A quick trip to the top of what used to known as the Sears Tower, now the Willis Building, once the tallest in the US. On a clear day you can see four states - Illinois, Indiana, Wisconsin and Michigan, from the 103rd level observation deck. But we were caught in a white-out. We could see just cloud but photos told the story of what we would have seen had it been clear, and stepping into the glass-floor sky boxes that jut out held not fear for those afflicted with mild vertigo and provided far more creative photography than had it been crystal. Adult tickets are $24 - get there early on a clear day as queues can stretch beyond an hour.
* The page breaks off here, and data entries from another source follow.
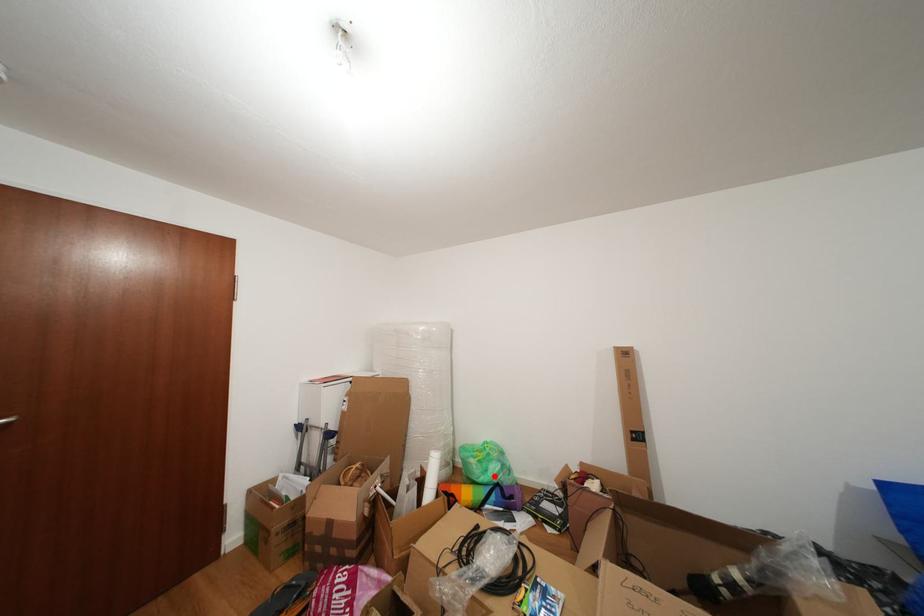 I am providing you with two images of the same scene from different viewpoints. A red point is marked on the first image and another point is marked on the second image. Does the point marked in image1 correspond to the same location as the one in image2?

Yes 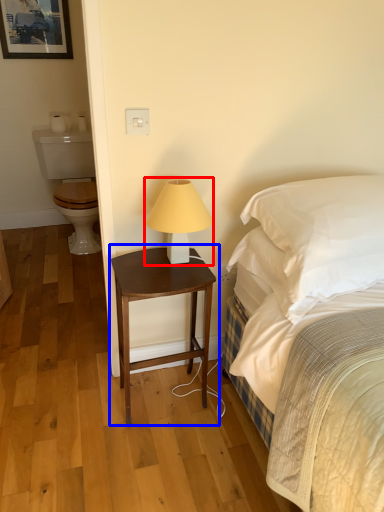 Question: Which object appears farthest to the camera in this image, table lamp (highlighted by a red box) or nightstand (highlighted by a blue box)?

Choices:
 (A) table lamp
 (B) nightstand

Answer: (B) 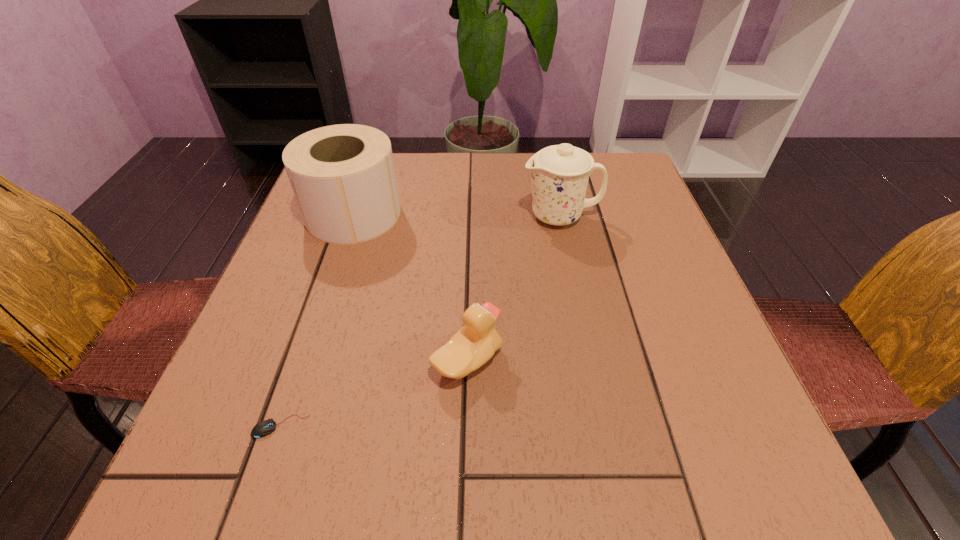 This screenshot has height=540, width=960. I want to click on object that is at the far right corner, so click(560, 173).

This screenshot has width=960, height=540. In the image, there is a desktop. In order to click on blank space at the far edge in this screenshot , I will do `click(420, 185)`.

Where is `vacant space at the near edge of the desktop`? vacant space at the near edge of the desktop is located at coordinates (473, 441).

The width and height of the screenshot is (960, 540). In the image, there is a desktop. What are the coordinates of `vacant space at the left edge` in the screenshot? It's located at (305, 381).

Locate an element on the screen. Image resolution: width=960 pixels, height=540 pixels. vacant region at the right edge is located at coordinates (630, 290).

In the image, there is a desktop. At what (x,y) coordinates should I click in order to perform the action: click on vacant space at the far right corner. Please return your answer as a coordinate pair (x, y). The width and height of the screenshot is (960, 540). Looking at the image, I should click on (611, 183).

The height and width of the screenshot is (540, 960). I want to click on free spot between the mouse and the chinaware, so click(x=420, y=321).

At what (x,y) coordinates should I click in order to perform the action: click on blank region between the second shortest object and the rightmost object. Please return your answer as a coordinate pair (x, y). Looking at the image, I should click on (x=514, y=288).

Locate an element on the screen. free space between the chinaware and the toilet tissue is located at coordinates (457, 215).

Identify the location of free space between the toilet tissue and the third farthest object. This screenshot has height=540, width=960. (410, 287). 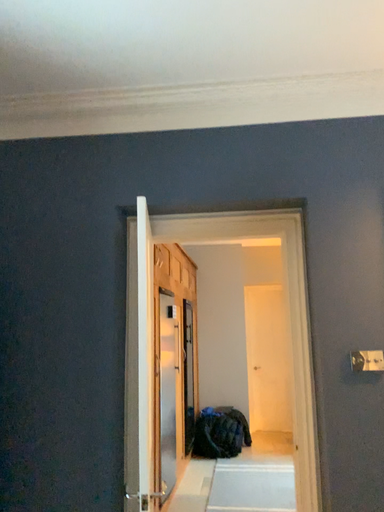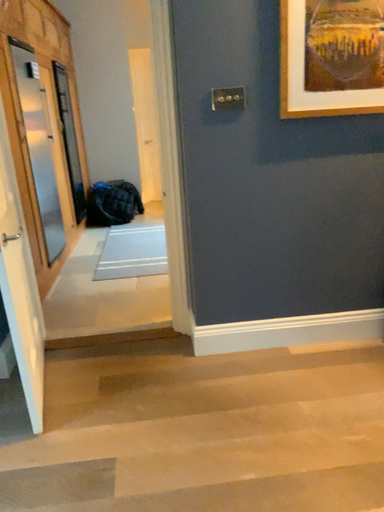 Question: Which way did the camera rotate in the video?

Choices:
 (A) rotated downward
 (B) rotated upward

Answer: (A)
Another of the great city landmarks is free. Cloud Gate or more commonly ;''The Bean'' is a piece of genius in Millenium Park and a gathering place for the city's millions of visitors. The 20m long by 10m high sculpture is made of 160 plates of highly polished reflective stainless steel that are joined seamlessly and reflect parts of the city's impressive skyline and crowds below. Its in a gorgeous setting surrounded by trees with late autumn colour and where the city's huge public Christmas tree is lit up in a place that enthusiastically embraces the festive season. An outdoor skating rink comes alive at night.
Culture for free
The Chicago Cultural Centre is across the road. It's in the former city public library and the Tiffany Dome on the top floor is in itself worth a look. The sweeping stairs up are a popular spot for wedding photos and there are ever-changing exhibitions - there was some powerful children's art - decrying gun deaths - and edgy politically themed social commentary when were there. Carrying guns is still legal in the Windy City but there's a sign saying they are not welcome in the Cultural Centre.
Diving deep in pizza
Food and drink is a huge part of the Chicago experience and the city proudly claims deep-pan pizza as one of its distinctive dishes. According to locals there are three places to have deep-pan pizza and one of those is Gino's, which happily brews its own beer. We went to Gino's East at 500 N LaSalle, which is home to a comedy club during the evening. The native dish was worth the visit - $US25 for the Supreme, laden with 3cm of tomato gravy, a moderate amount to cheese and Italian sausage. Easily enough to keep three people satisfied for lunch. On the second floor you can leave your mark in a graffiti zone.
Air New Zealand flies three times a week non-stop from Auckland now, stepping up to five times a week at the end of the year. The flight takes around 15 hours on a Dreamliner and is the longest in the airline's network.